Teddy glanced from one friend to the other, desperate to provide a palliative, but she was overwhelmed by pure, selfish disappointment about Moira's job. She was beginning to hate things that reminded her of the fighting. War surrounded them now — bloody reports on the radio every night; black-outs; ration talk; billboards and posters supporting the patriotic effort. People said San Francisco was going to boom. A big port on the Pacific, it would make a name for itself, but she felt like they had already been occupied by the American navy. She knew it would get worse; the city would lose its soul. Hank and Arthur had enlisted and Virgil was talking about it. Pop was getting more and more sloshed every night since the army turned him down. Even at the Emporium, WAR was written over everyone's face. Teddy wondered why she wanted to ignore it when everyone else was patriotic. She knew Angela's news would be like Moira's — only worse. Angela had also been aching ‘to contribute'.

‘Well.' Moira poured herself another coffee. ‘I didn't expect a champagne ball, but you two could pick your faces off the table.'

‘Sounds interesting,' Teddy managed. ‘What exactly will you be doing?'

Moira pulled a brochure from the front pocket of her housekeeping smock. ‘See here …'

‘Hello, Mama.'

The small, round woman in the bed was silent. No, not round now. She must have lost 20 pounds in this — hospital? holding cell? prison? Ann thought how the war had washed away definitions and boundaries. Not only the lines of security, but the borders of understanding which were, after all, the real security. Mama was proof of that. Ann lit a cigarette, although — perhaps because — it seemed inappropriate in a hospital.

‘Hello, Mama.

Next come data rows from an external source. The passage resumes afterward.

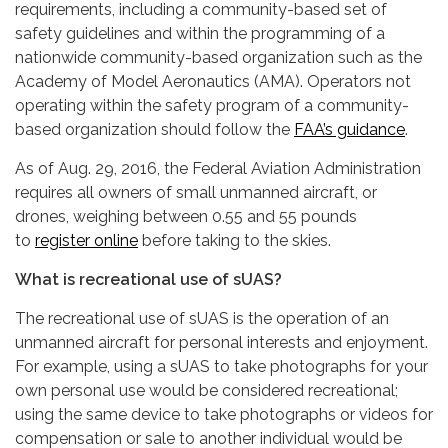
requirements, including a community-based set of
safety guidelines and within the programming of a
nationwide community-based organization such as the
Academy of Model Aeronautics (AMA). Operators not
operating within the safety program of a community-
based organization should follow the
FAA’s guidance
.
As of Aug. 29, 2016, the Federal Aviation Administration
requires all owners of small unmanned aircraft, or
drones, weighing between 0.55 and 55 pounds
to
register online
before taking to the skies.
What is recreational use of sUAS?
The recreational use of sUAS is the operation of an
unmanned aircraft for personal interests and enjoyment.
For example, using a sUAS to take photographs for your
own personal use would be considered recreational;
using the same device to take photographs or videos for
compensation or sale to another individual would be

It's me, Anna.' This was a long distance call. Reality faded in and out.

The woman turned her head on the pillow, reached for Ann's hand, then inspected it as if searching for counterfeit veins.

Ann stared through the smoke. She wanted from Mama something besides wanting. Would she recognize her daughter today? Would she say anything except ‘Anna'? And what would that mean?

The visit was silent. Three cigarettes. A long look out the window. A cautious search of Mama's face. A kiss on her forehead. Ann sat back on the chair and waited for time to pass. The hospital was so clean it set her teeth on edge. None of the family had ever been hospitalized and Ann had always imagined harried doctors rushing stretchers down crowded corridors. This place was unnervingly quiet, more like a greenhouse. That was it, Mama was just another vegetable in the greenhouse. Ann leaned forward, staring into Mama's open eyes.

When the nurse tapped on the screen, Ann was ready to leave. She imagined the intruder as a guard, as a gardener of these vegetables. She inspected the white uniform for traces of leaves and thorns. The nurse sniffed twice, waving away Ann's smoke. But she didn't scold Ann, which made her question if the woman actually were a nurse.

Ann walked across the ward and down the long hall ruminating about nurses and daughters and mothers. Her whole life she believed that if she could make things better, Mama would be OK. If she could teach Mama English. If she could translate Mama's needs to Papa. For a while Ann even wanted to be a doctor, not only to cure Mama of her frequent ailments, but to make enough money to take her back to Germany where she met Papa or maybe to Galicia where she was born. But by high school, Ann's mind turned from medicine (although Papa was wrong about girls not making good doctors) to saving her own life.